##### EXTRACTED DATA
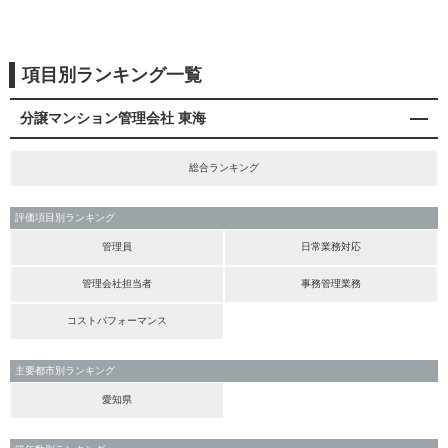
項目別ランキング一覧
分譲マンション管理会社 東海
総合ランキング
評価項目別ランキング
管理員
日常業務対応
管理会社担当者
事務管理業務
コストパフォーマンス
主要都市別ランキング
愛知県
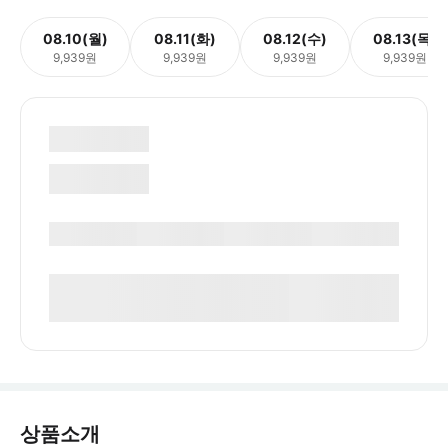
08.10(월)
08.11(화)
08.12(수)
08.13(목)
9,939원
9,939원
9,939원
9,939원
상품소개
##########
In the answer, the entries must appear exactly as above, without the images.

項目別ランキング一覧
分譲マンション管理会社 東海
総合ランキング
評価項目別ランキング
管理員
日常業務対応
管理会社担当者
事務管理業務
コストパフォーマンス
主要都市別ランキング
愛知県
08.10(월)
08.11(화)
08.12(수)
08.13(목)
9,939원
9,939원
9,939원
9,939원
상품소개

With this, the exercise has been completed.